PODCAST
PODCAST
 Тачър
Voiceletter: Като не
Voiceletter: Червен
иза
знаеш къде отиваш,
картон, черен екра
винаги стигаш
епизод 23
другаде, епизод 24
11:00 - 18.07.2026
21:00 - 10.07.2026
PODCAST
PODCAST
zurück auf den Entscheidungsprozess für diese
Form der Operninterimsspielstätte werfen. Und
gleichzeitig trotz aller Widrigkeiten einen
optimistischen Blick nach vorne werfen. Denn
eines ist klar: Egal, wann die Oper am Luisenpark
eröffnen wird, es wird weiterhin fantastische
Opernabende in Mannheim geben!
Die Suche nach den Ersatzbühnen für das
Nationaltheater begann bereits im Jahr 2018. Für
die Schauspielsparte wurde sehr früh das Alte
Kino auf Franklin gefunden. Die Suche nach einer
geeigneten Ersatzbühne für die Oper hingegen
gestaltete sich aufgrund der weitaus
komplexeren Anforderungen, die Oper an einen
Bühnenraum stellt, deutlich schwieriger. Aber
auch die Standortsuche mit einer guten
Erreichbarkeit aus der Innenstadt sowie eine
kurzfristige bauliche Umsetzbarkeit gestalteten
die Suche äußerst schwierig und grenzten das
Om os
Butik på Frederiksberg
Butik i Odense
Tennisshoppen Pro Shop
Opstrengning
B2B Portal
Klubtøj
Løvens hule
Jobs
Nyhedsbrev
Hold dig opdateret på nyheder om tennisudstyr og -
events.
* * *
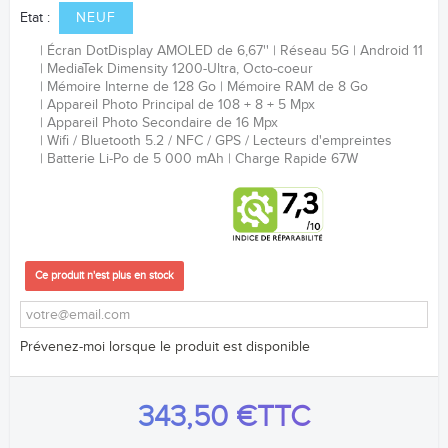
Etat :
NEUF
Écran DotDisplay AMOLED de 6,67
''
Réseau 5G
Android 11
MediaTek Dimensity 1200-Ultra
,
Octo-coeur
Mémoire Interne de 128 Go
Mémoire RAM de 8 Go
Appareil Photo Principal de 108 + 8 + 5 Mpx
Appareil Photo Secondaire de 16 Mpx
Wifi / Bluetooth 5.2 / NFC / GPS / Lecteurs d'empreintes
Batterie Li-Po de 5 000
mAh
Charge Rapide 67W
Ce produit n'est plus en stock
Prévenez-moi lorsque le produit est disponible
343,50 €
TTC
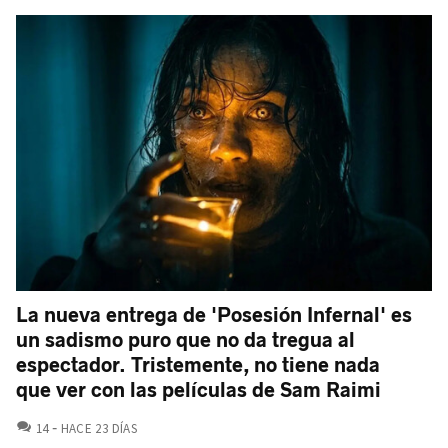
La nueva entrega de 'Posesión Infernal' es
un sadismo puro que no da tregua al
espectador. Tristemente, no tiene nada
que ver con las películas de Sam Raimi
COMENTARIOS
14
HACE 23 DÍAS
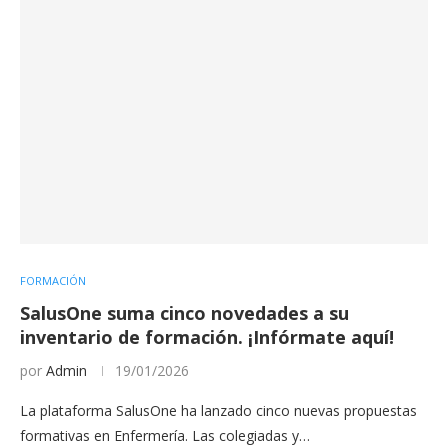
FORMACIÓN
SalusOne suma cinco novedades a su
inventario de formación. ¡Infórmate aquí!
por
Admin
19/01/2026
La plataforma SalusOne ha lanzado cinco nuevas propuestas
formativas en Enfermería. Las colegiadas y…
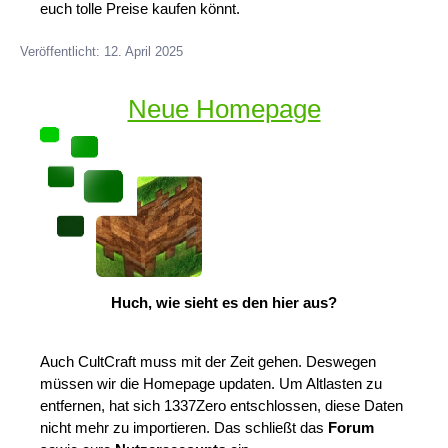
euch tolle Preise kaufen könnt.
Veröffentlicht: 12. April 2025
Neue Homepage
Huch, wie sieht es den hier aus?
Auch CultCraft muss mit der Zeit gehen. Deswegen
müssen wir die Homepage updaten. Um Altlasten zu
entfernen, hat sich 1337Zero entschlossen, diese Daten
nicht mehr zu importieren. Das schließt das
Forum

### TASK ITEM
Count the lines in the entries above that hold the string "sich", and give that count without any other text.

### YOUR RESPONSE
2